Basso profondo


Basso profondo, sometimes basso profundo or contrabass, is the bass voice subtype with the lowest vocal range.
While The New Grove Dictionary of Opera defines a typical bass as having a range that is limited to the second E below middle C, operatic bassi can be called on to sing low C, such as in the role of Baron Ochs in Der Rosenkavalier. Often choral composers make use of lower notes, such as G1 or even F1; in such rare cases the choir relies on exceptionally deep-ranged bassi profondi termed oktavists or octavists, who sometimes sing an octave below the bass part.

Definition

According to the Italian definition, any singer with an E in fortissimo is a basso profondo. Italian composers considered basso profondo basses with "large" voices with a range of E to E, lower than typical basses.
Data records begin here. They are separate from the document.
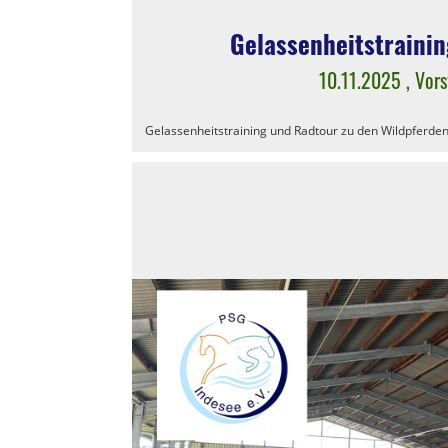
Gelassenheitstraini
10.11.2025
, Vor
Gelassenheitstraining und Radtour zu den Wildpferde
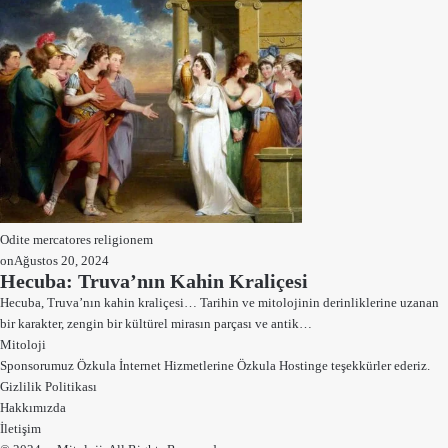
Odite mercatores religionem
on
Ağustos 20, 2024
Hecuba: Truva’nın Kahin Kraliçesi
Hecuba, Truva’nın kahin kraliçesi… Tarihin ve mitolojinin derinliklerine uzanan
bir karakter, zengin bir kültürel mirasın parçası ve antik…
Mitoloji
Sponsorumuz Özkula İnternet Hizmetlerine
Özkula Hostinge
teşekkürler ederiz.
Gizlilik Politikası
Hakkımızda
İletişim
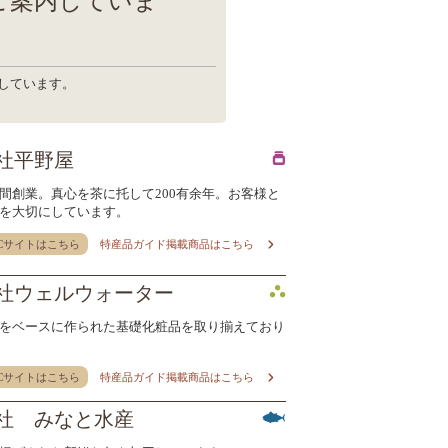
ご案内していま
しています。
社平野屋
間創業。真心を茶に托して200有余年。お客様と
を大切にしています。
Cサイトはこちら
特産品ガイド掲載商品はこちら
社ウェルウォーター
をベースに作られた基礎化粧品を取り揃えており
Cサイトはこちら
特産品ガイド掲載商品はこちら
社 みなと水産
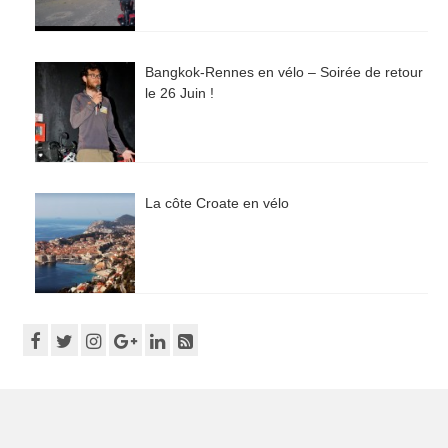
Bangkok-Rennes en vélo – Soirée de retour
le 26 Juin !
La côte Croate en vélo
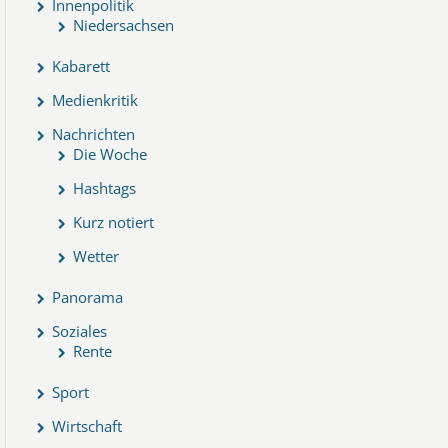
Innenpolitik
Niedersachsen
Kabarett
Medienkritik
Nachrichten
Die Woche
Hashtags
Kurz notiert
Wetter
Panorama
Soziales
Rente
Sport
Wirtschaft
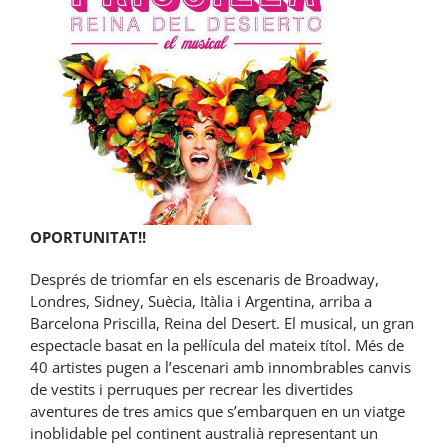
OPORTUNITAT!!
Després de triomfar en els escenaris de Broadway,
Londres, Sidney, Suècia, Itàlia i Argentina, arriba a
Barcelona Priscilla, Reina del Desert. El musical, un gran
espectacle basat en la pel·lícula del mateix títol. Més de
40 artistes pugen a l’escenari amb innombrables canvis
de vestits i perruques per recrear les divertides
aventures de tres amics que s’embarquen en un viatge
inoblidable pel continent australià representant un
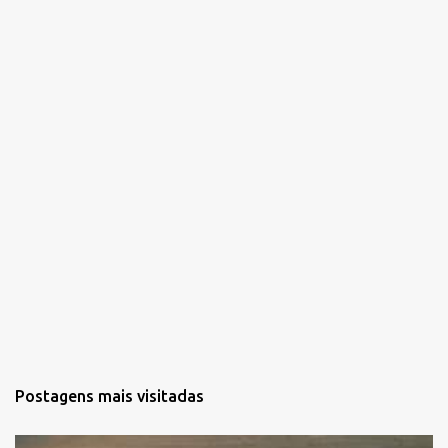
r
i
o
s
Postagens mais visitadas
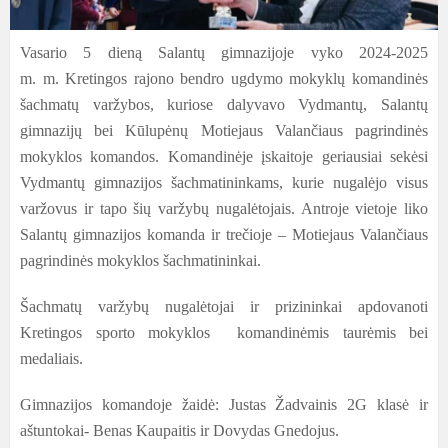
Vasario 5 dieną Salantų gimnazijoje vyko 2024-2025
m. m. Kretingos rajono bendro ugdymo mokyklų komandinės
šachmatų varžybos, kuriose dalyvavo Vydmantų, Salantų
gimnazijų bei Kūlupėnų Motiejaus Valančiaus pagrindinės
mokyklos komandos.
Komandinėje įskaitoje geriausiai sekėsi
Vydmantų gimnazijos šachmatininkams, kurie nugalėjo visus
varžovus ir tapo šių varžybų nugalėtojais. Antroje vietoje liko
Salantų gimnazijos komanda ir trečioje – Motiejaus Valančiaus
pagrindinės mokyklos šachmatininkai.
Šachmatų varžybų nugalėtojai ir prizininkai apdovanoti
Kretingos sporto mokyklos komandinėmis taurėmis bei
medaliais.
Gimnazijos komandoje žaidė: Justas Žadvainis 2G klasė ir
aštuntokai- Benas Kaupaitis ir Dovydas Gnedojus.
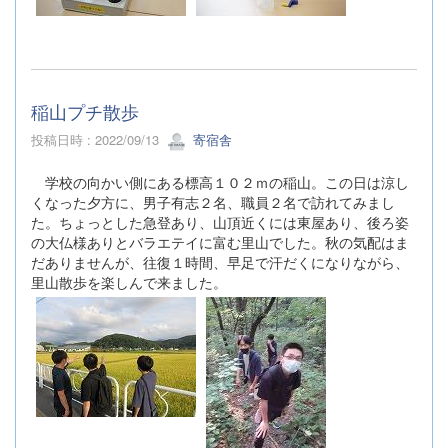
稲山プチ散歩
投稿日時 : 2022/09/13
寄宿舎
学校の向かい側にある標高１０２ｍの稲山。この日は涼し
くなった夕方に、男子有志２名、職員２名で訪れてみまし
た。ちょっとした急登あり、山頂近くには東屋あり、後ろ姿
の大仏様ありとバラエテイに富む里山でした。秋の気配はま
だありませんが、往復１時間、早足で汗だくになりながら、
里山散歩を楽しんで来ました。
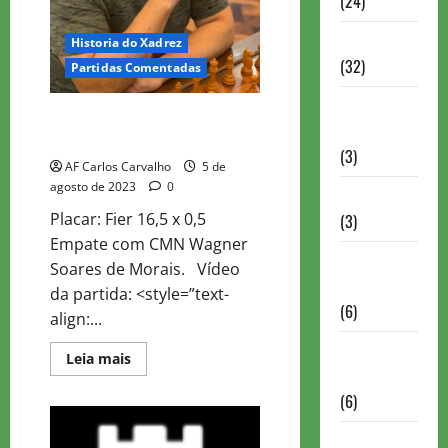
(24)
Homenagem
Historia do Xadrez
(32)
Partidas Comentadas
Lance do
SIMULTÂNEA ALEXANDR FIER –
mestre
NEUROCHESS
(3)
AF Carlos Carvalho
5 de
agosto de 2023
0
Memoriais
Placar: Fier 16,5 x 0,5
(3)
Empate com CMN Wagner
Memórias
Soares de Morais. Vídeo
do Xadrez
da partida: <style=”text-
(6)
align:...
Mentes
Read
Leia mais
more
Brilhantes
about
(6)
SIMULTÂNEA
ALEXANDR
FIER
Minhas
–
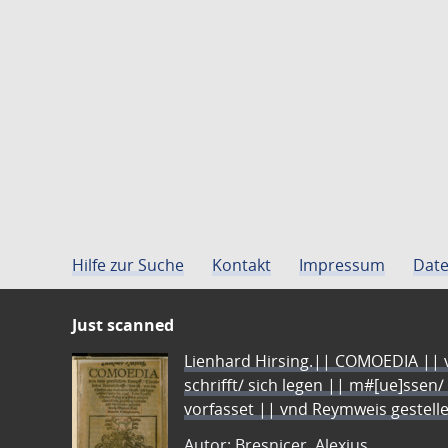
Hilfe zur Suche
Kontakt
Impressum
Date
Just scanned
Lienhard Hirsing.|| COMOEDIA || vo
schrifft/ sich legen || m#[ue]ssen/
vorfasset || vnd Reymweis gestel
Autor: Bresnicer, Alexius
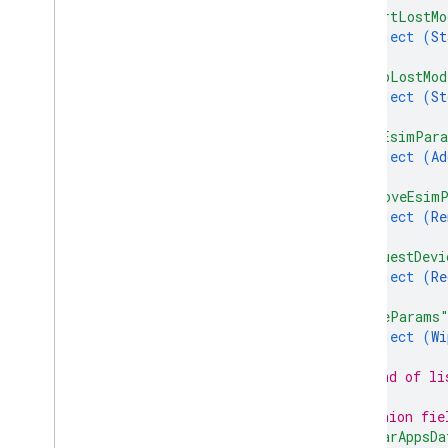
"startLostMo
object (
St
}
,
"stopLostMod
object (
St
}
,
"addEsimPar
object (
Ad
}
,
"removeEsim
object (
Re
}
,
"requestDevi
object (
Re
}
,
"wipeParams
object (
Wi
}
// End of li
// Union fie
"clearAppsDa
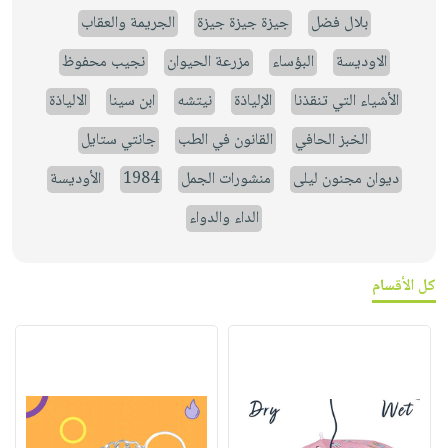
بلال فضل
جيزة جيزة جيزة
الجريمة والعقاب
الاوديسة
البؤساء
مزرعة الحيوان
نجيب محفوظ
الأشياء التي تنقذنا
الإلياذة
نيتشه
ابن سينا
الالياذة
الخبز الحافي
القانون في الطب
جانتي ستايل
ديوان مجنون ليلى
منشورات الجمل
1984
الأوديسة
الداء والدواء
كل الأقسام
Although a basso profondo obviously requires the ability to sing notes in a lower register, more importance is placed on the quality of "largeness", or resonance and sonority.
According to Rousseau : "Basse-contres – the most profound of all voices, singing lower than the bass like a double bass, and should not be confused with contrabasses, which are instruments."
Russian composer Pavel Chesnokov divides the bass section into these groups:
  1. baritones
  2. light basses
  3. strong basses
  4. strong basses with a good low register
  5. oktavists with medium range, power and a soft sound
  6. strong and deep oktavists
Groups 5 and 6 are considered bassi profondi.

Oktavist

An oktavist is an exceptionally deep-ranged basso profondo, especially typical of Russian Orthodox choral music. This voice type has a vocal range which extends down to A and sometimes to F with the extreme lows for oktavists, such as Mikhail Zlatopolsky or Alexander Ort, reaching C.
Slavic choral composers sometimes make use of lower notes such as B1 as in Rachmaninoff's All-Night Vigil, G in "Ne otverzhi mene" by Pavel Chesnokov, or F1 in "Kheruvimskaya pesn" by Krzysztof Penderecki, although such notes sometimes also appear in repertoire by non-Slavic composers. Russian composers often make no distinction between a basso profondo and an oktavist, or a contrabass singer.
Because the human voice usually takes a long time to develop and grow, low notes often sound more resonant and full as the singer has aged considerably; thus oktavists are often older men.
Sergei Kochetov, Vladimir Miller, and Mikhail Kruglov recorded a number of classic Russian folk songs and similar music, singing them in a low-pitched key to invoke the old oktavist tradition which dates back to the Tsar's court.